++++ DATA FOR REVIEW ++++

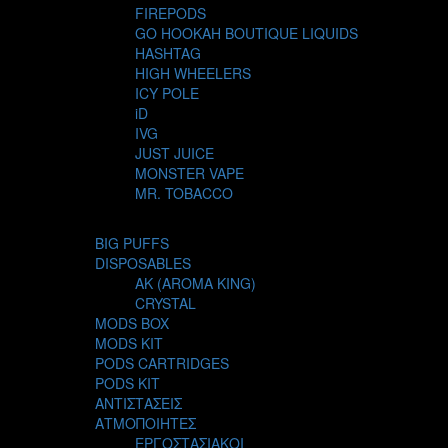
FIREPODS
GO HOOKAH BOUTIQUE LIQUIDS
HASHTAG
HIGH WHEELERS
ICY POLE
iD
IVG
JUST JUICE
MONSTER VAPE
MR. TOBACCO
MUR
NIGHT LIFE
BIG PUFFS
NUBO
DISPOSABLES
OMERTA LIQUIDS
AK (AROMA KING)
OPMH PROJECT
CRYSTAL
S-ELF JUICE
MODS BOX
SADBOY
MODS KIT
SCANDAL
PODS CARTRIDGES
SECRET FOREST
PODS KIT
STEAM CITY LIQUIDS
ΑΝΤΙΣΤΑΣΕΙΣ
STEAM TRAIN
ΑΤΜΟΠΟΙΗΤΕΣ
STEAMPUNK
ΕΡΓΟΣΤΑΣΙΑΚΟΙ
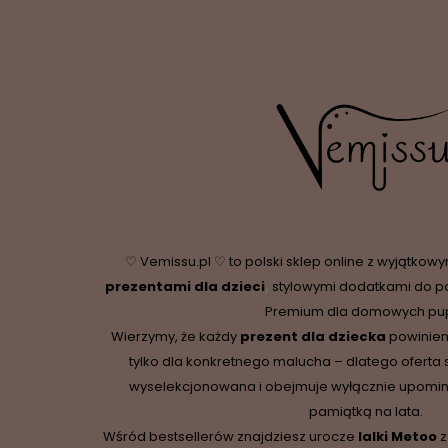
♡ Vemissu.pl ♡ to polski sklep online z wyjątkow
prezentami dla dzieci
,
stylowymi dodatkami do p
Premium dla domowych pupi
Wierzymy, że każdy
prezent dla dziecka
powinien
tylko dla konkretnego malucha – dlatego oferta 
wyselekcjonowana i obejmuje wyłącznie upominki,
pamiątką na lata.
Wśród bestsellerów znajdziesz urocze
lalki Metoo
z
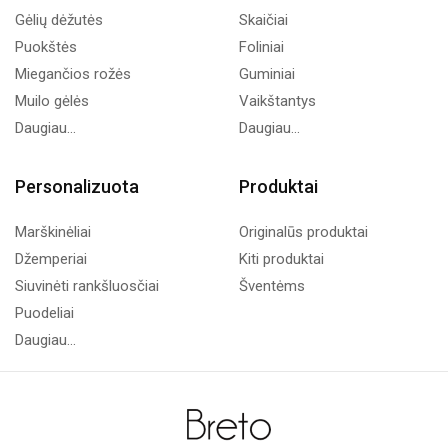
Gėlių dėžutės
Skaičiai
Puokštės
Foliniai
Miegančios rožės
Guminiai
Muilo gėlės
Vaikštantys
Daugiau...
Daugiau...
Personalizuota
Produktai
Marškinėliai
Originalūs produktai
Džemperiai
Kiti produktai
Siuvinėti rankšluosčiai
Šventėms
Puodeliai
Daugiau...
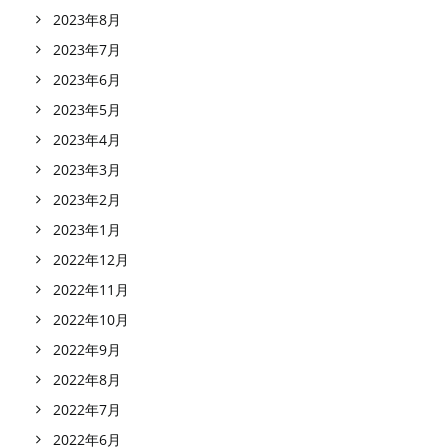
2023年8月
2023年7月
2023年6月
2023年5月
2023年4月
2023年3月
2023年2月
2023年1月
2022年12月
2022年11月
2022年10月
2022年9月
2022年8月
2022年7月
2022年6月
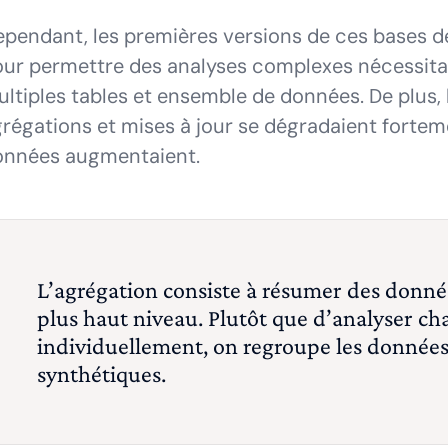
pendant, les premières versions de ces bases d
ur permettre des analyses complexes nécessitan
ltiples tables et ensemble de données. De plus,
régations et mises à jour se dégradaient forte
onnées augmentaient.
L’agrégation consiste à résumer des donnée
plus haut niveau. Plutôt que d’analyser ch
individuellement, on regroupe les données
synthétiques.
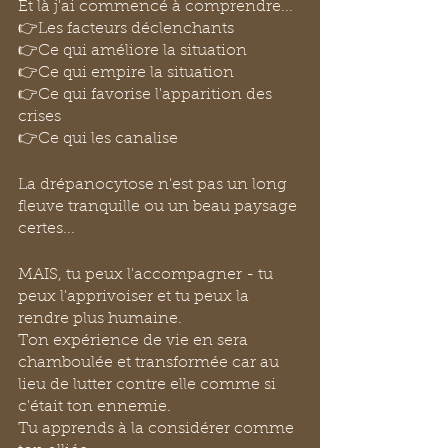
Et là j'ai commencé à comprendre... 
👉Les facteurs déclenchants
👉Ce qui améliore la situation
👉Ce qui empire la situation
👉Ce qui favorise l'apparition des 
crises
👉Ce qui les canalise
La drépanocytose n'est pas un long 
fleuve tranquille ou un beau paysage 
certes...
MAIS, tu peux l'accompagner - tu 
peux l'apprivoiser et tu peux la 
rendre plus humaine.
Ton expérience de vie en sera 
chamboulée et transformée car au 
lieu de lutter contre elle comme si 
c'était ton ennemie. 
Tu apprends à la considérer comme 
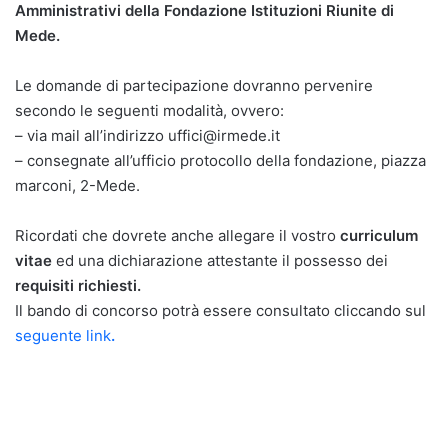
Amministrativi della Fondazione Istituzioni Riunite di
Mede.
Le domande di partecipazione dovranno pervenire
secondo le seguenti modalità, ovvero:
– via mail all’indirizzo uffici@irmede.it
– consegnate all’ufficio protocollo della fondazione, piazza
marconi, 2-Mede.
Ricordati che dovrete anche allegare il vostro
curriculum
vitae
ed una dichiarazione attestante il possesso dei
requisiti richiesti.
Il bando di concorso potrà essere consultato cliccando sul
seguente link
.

++++

**PROBLEM TO WORK ON:**
From the first line to the last, retype the data exactly, but omit every image.

**ANSWER FOR THE TASK:**
FIREPODS
GO HOOKAH BOUTIQUE LIQUIDS
HASHTAG
HIGH WHEELERS
ICY POLE
iD
IVG
JUST JUICE
MONSTER VAPE
MR. TOBACCO
MUR
NIGHT LIFE
BIG PUFFS
NUBO
DISPOSABLES
OMERTA LIQUIDS
AK (AROMA KING)
OPMH PROJECT
CRYSTAL
S-ELF JUICE
MODS BOX
SADBOY
MODS KIT
SCANDAL
PODS CARTRIDGES
SECRET FOREST
PODS KIT
STEAM CITY LIQUIDS
ΑΝΤΙΣΤΑΣΕΙΣ
STEAM TRAIN
ΑΤΜΟΠΟΙΗΤΕΣ
STEAMPUNK
ΕΡΓΟΣΤΑΣΙΑΚΟΙ
♡ Vemissu.pl ♡ to polski sklep online z wyjątkow
prezentami dla dzieci
,
stylowymi dodatkami do p
Premium dla domowych pupi
Wierzymy, że każdy
prezent dla dziecka
powinien
tylko dla konkretnego malucha – dlatego oferta 
wyselekcjonowana i obejmuje wyłącznie upominki,
pamiątką na lata.
Wśród bestsellerów znajdziesz urocze
lalki Metoo
z
Gėlių dėžutės
Skaičiai
Puokštės
Foliniai
Miegančios rožės
Guminiai
Muilo gėlės
Vaikštantys
Daugiau...
Daugiau...
Personalizuota
Produktai
Marškinėliai
Originalūs produktai
Džemperiai
Kiti produktai
Siuvinėti rankšluosčiai
Šventėms
Puodeliai
Daugiau...
2023年8月
2023年7月
2023年6月
2023年5月
2023年4月
2023年3月
2023年2月
2023年1月
2022年12月
2022年11月
2022年10月
2022年9月
2022年8月
2022年7月
2022年6月
pendant, les premières versions de ces bases d
ur permettre des analyses complexes nécessitan
ltiples tables et ensemble de données. De plus,
régations et mises à jour se dégradaient forte
onnées augmentaient.
L’agrégation consiste à résumer des donnée
plus haut niveau. Plutôt que d’analyser ch
individuellement, on regroupe les données
synthétiques.
Et là j'ai commencé à comprendre... 
👉Les facteurs déclenchants
👉Ce qui améliore la situation
👉Ce qui empire la situation
👉Ce qui favorise l'apparition des 
crises
👉Ce qui les canalise
La drépanocytose n'est pas un long 
fleuve tranquille ou un beau paysage 
certes...
MAIS, tu peux l'accompagner - tu 
peux l'apprivoiser et tu peux la 
rendre plus humaine.
Ton expérience de vie en sera 
chamboulée et transformée car au 
lieu de lutter contre elle comme si 
c'était ton ennemie. 
Tu apprends à la considérer comme 
Amministrativi della Fondazione Istituzioni Riunite di
Mede.
Le domande di partecipazione dovranno pervenire
secondo le seguenti modalità, ovvero:
– via mail all’indirizzo uffici@irmede.it
– consegnate all’ufficio protocollo della fondazione, piazza
marconi, 2-Mede.
Ricordati che dovrete anche allegare il vostro
curriculum
vitae
ed una dichiarazione attestante il possesso dei
requisiti richiesti.
Il bando di concorso potrà essere consultato cliccando sul
seguente link
.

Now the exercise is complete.